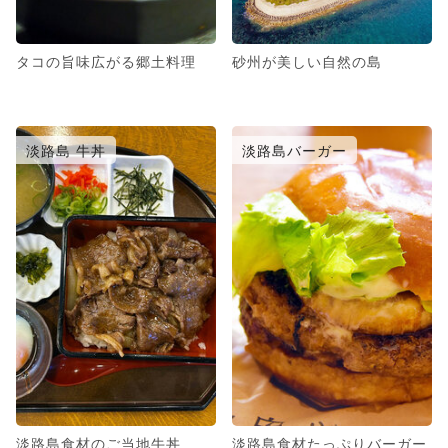
タコの旨味広がる郷土料理
砂州が美しい自然の島
淡路島 牛丼
淡路島バーガー
淡路島食材のご当地牛丼
淡路島食材たっぷりバーガー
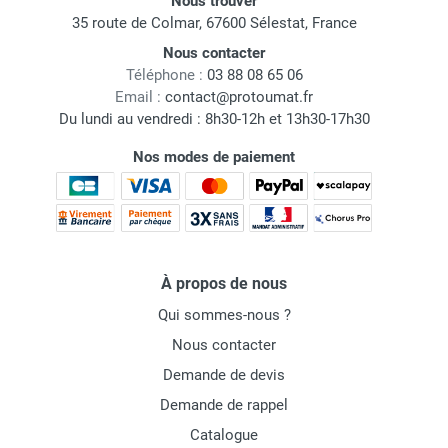
Nous trouver
35 route de Colmar, 67600 Sélestat, France
Nous contacter
Téléphone :
03 88 08 65 06
Email :
contact@protoumat.fr
Du lundi au vendredi : 8h30-12h et 13h30-17h30
Nos modes de paiement
À propos de nous
Qui sommes-nous ?
Nous contacter
Demande de devis
Demande de rappel
Catalogue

- WHAT TO DO -
Repeat exactly the lines from the line containing "35 route de Colmar, 67600 Sélestat, France" through the end of the listing above; both boundary lines are part of the output.

- ANSWER SECTION -
35 route de Colmar, 67600 Sélestat, France
Nous contacter
Téléphone :
03 88 08 65 06
Email :
contact@protoumat.fr
Du lundi au vendredi : 8h30-12h et 13h30-17h30
Nos modes de paiement
À propos de nous
Qui sommes-nous ?
Nous contacter
Demande de devis
Demande de rappel
Catalogue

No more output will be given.